Anna Regina Tychsen (1853–1896) was a German-born Danish ballet dancer. She perfected her technique with the result that she became a soloist as early as 1872. She is remembered in particular for her roles in August Bournonville's ballets, performing the title role in La Sylphide, Eliza and Victorine in Le Conservatoire and Céleste in Torreadoren.

==Biography==
Born on 1 September 1853 in Bremen, Anna Regina Scholl was the daughter of the sculptor Philip Jean Josef Scholl (1805–1861) and the actress Theodora Jocunda Dalhoff (1826–1892). When she was only five years old, she appeared on stage at the Odense Teater where her mother was employed. In 1861, she entered the Royal Danish Ballet School where she was taught by Georg Nicolai Brodersen (1819–1908).

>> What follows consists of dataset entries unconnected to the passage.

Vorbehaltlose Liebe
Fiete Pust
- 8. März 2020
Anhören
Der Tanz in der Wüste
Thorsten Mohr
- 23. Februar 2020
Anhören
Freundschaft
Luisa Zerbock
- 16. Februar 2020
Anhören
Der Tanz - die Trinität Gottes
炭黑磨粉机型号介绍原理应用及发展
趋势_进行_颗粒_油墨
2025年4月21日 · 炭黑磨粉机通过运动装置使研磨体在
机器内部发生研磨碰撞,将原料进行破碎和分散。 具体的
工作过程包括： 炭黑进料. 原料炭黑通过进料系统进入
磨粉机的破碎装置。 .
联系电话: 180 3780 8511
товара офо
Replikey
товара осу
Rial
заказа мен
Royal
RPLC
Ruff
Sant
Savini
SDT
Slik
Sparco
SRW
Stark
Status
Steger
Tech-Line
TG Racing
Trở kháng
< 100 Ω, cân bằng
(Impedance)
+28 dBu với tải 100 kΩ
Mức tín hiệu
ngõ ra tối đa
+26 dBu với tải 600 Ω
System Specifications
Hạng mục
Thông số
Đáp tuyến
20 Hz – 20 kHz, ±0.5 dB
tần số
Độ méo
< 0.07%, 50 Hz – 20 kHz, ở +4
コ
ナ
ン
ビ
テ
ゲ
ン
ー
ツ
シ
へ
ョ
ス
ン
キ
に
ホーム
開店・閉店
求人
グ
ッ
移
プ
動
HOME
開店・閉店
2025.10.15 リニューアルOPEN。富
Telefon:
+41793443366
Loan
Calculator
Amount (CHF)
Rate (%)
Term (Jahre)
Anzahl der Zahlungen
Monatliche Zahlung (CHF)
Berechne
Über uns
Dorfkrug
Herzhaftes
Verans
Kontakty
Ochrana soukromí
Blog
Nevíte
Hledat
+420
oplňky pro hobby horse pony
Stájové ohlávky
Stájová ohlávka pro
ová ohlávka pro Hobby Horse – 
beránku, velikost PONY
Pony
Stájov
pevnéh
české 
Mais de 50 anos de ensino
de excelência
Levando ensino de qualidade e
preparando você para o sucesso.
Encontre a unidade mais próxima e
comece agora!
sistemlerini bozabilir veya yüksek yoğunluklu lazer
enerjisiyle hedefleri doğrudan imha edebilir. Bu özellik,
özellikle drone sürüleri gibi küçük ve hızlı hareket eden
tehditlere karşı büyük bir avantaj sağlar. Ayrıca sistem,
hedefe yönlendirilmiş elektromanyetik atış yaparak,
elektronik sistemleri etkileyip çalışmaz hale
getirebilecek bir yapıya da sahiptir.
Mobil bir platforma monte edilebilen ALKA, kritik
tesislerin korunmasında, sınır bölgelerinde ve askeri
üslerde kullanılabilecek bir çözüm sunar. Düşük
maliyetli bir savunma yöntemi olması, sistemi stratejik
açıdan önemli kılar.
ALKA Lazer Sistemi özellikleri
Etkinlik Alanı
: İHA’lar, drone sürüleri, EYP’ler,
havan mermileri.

She also received private lessons from Bournonville at her home in Frederiksberg. On 11 October 1876, she married the Danish officer Valentin Emil Tychsen (1847–1914) in Odense.

When she was 14, she was allowed to appear in Pas de Trois Cousines together with Betty Hennings who was to perform with her frequently. Her début was on her 15th birthday when she danced a Spanish seguidilla. She completed her education at the Paris Opera Ballet School.

Tychsen had to fight hard for prominent roles as she did not exhibit the natural charisma of many of her colleagues. During her early training, Bournonville had commented that she would have to dance "twice as well as the others as she was really no beauty". She nevertheless progressed, succeeding in being assigned the role of Edvard, a naval cadet in Fjernt fra Danmark, in 1868. After becoming a soloist in 1872, she went on to perform in various roles in Bournonville's ballets. These included the title role in La Sylphide, Eliza and Victorine in Le Conservatoire and Céleste in Torreadoren. In 1887, she was a guest dancer at the Royal Swedish Opera. To enthusiastic applause, she retired in June 1889, once again as the naval cadet Edvard.

Anna Tychsen died in Copenhagen on 21 November 1896.